Required environment variables

• HA_TOKEN (required)
• HA_URL_PUBLIC (required; canonical target and fallback)
• Optional URL behavior:
  • if HA_URL_LOCAL is set (and no HA_URL override), local is tried first, then fallback to HA_URL_PUBLIC
  • HA_URL is an explicit override (if set, used directly)

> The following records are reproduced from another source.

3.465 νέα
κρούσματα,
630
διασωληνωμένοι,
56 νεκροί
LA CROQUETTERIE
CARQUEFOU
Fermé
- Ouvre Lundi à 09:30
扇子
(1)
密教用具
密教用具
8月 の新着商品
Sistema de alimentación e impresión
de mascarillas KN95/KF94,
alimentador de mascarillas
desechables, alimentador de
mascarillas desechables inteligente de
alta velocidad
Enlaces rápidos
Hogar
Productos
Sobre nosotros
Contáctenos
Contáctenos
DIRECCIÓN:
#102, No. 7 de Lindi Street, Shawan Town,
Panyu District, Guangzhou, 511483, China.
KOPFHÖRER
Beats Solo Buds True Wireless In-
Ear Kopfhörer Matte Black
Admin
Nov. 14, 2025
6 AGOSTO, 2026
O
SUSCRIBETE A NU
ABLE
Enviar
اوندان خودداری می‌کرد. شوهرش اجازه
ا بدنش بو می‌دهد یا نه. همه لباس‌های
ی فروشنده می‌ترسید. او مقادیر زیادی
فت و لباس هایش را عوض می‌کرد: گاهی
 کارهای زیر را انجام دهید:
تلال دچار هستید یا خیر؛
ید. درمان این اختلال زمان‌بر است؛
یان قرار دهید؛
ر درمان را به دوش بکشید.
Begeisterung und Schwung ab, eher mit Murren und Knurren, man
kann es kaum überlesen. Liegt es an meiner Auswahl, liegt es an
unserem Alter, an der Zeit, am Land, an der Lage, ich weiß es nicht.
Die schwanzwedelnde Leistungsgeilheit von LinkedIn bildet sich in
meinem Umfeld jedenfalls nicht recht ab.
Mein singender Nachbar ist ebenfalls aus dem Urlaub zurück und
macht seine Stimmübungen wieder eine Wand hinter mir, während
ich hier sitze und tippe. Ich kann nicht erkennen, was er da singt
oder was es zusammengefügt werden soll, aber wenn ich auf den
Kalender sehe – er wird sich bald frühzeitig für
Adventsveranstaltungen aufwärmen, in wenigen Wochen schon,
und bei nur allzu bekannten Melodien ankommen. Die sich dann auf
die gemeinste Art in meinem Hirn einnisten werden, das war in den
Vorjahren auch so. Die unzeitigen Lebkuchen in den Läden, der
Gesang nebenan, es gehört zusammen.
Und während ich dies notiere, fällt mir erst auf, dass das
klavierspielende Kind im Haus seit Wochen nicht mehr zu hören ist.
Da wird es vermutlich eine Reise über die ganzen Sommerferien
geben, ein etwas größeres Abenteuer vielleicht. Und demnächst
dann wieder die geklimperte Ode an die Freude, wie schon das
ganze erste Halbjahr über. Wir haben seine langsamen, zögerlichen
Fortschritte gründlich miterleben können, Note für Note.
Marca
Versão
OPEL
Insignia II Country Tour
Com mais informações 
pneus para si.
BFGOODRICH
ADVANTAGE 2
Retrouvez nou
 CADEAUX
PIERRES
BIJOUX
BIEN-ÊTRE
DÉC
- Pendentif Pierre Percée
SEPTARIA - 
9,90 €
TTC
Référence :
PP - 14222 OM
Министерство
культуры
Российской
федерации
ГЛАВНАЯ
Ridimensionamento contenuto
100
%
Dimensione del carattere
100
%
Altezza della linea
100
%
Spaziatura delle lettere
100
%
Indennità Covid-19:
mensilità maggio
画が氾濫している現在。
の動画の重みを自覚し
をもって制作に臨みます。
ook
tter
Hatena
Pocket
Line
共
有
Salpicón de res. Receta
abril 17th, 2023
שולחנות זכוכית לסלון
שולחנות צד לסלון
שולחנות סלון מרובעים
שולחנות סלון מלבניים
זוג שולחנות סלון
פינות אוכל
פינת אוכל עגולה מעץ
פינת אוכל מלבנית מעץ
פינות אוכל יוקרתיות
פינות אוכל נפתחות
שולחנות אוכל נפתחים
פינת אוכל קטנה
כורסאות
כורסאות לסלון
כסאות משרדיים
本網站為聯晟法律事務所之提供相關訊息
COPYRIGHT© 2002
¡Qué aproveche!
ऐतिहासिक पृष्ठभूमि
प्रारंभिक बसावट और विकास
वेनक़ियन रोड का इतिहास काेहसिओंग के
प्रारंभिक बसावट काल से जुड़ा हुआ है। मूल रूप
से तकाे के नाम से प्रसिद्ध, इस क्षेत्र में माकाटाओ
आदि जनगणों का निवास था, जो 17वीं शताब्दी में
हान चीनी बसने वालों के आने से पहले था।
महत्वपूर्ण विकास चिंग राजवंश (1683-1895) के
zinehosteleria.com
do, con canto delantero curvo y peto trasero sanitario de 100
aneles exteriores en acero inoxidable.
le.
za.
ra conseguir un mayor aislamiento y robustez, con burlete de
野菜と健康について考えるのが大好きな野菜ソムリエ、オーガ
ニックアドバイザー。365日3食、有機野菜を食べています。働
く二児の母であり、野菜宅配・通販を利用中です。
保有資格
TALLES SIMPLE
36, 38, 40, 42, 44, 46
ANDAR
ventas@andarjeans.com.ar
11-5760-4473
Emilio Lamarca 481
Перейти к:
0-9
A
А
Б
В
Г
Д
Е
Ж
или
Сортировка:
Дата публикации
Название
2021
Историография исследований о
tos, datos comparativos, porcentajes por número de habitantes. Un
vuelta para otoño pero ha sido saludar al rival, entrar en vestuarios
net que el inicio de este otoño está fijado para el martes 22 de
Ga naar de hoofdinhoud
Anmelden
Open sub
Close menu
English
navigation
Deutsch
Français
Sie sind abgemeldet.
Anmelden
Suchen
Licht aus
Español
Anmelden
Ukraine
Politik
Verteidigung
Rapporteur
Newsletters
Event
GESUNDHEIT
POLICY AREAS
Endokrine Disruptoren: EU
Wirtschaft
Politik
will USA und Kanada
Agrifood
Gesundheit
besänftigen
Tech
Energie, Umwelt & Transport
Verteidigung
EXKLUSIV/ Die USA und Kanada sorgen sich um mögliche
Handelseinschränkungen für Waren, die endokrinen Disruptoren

Secrets handling (publish-safe)

• Keep keys/URLs in an external file, not in the skill folder.
• Set HA_ENV_FILE=/absolute/path/to/file.env when you want file-based secret loading.
• If HA_ENV_FILE is not set, scripts only use environment variables already present in the shell.
• scripts/ha_call.sh and scripts/self_check.sh load env file only when HA_ENV_FILE is provided.

Core workflow

1. Parse the user request into target entity/service + desired action.
2. Check references/naming-context.md for manual alias mappings first.
3. Verify entity exists before changing state.
4. Execute service call.
5. Re-check state and report outcome clearly.

Useful endpoints

• List states: GET /api/states
• Single state: GET /api/states/{entity_id}
• Call service: POST /api/services/{domain}/{service}

Headers:

• Authorization: Bearer $HA_TOKEN
• Content-Type: application/json

Scripts

• scripts/ha_env.sh — loads env file only when HA_ENV_FILE is explicitly set, using safe KEY=VALUE parsing (no source/eval).
• scripts/ha_call.sh — generic API caller for Home Assistant.
• scripts/fill_entities_md.sh — generate references/entities.md from GET /api/states.
  • Full map: ./scripts/fill_entities_md.sh
  • Filter domains: ./scripts/fill_entities_md.sh --domains light,switch,climate,sensor
• scripts/save_naming_context.sh — refresh references/naming-context.md for user-specific naming.
  • ./scripts/save_naming_context.sh
• scripts/ha_entity_find.sh — search entities by partial entity id or friendly name.
  • ./scripts/ha_entity_find.sh kitchen
  • ./scripts/ha_entity_find.sh temp --domains sensor,climate --limit 30
• scripts/ha_safe_action.sh — execute service actions with safety checks and risk confirmation.
  • ./scripts/ha_safe_action.sh light turn_on light.kitchen '{"brightness_pct":60}'
  • ./scripts/ha_safe_action.sh lock unlock lock.front_door --dry-run
  • Add --yes to bypass interactive confirmation for risky domains.
• scripts/self_check.sh — verify prerequisites and API connectivity/auth before running actions.
  • ./scripts/self_check.sh

Safety

• Confirm before high-impact actions (locks, alarms, garage/doors, heating shutdown).
• Do not print raw token values.
• If target entity is ambiguous, ask a follow-up question.
• Keep API paths scoped to Home Assistant endpoints only (/api/...).
• Use only HTTP(S) Home Assistant base URLs (HA_URL*), prefer HTTPS for public access.
• Avoid code execution when loading env files: parse key/value pairs, do not use source on untrusted paths.

Reference files

• references/entities.md — entity inventory
• references/naming-context.md — user alias memory for natural names (e.g. "living room light")

Publishing notes

• Keep examples generic (example_* IDs), no personal hostnames/tokens.
• Do not commit .env or any private env file with real tokens.
• Keep the skill focused: API workflow + reusable scripts + entity reference.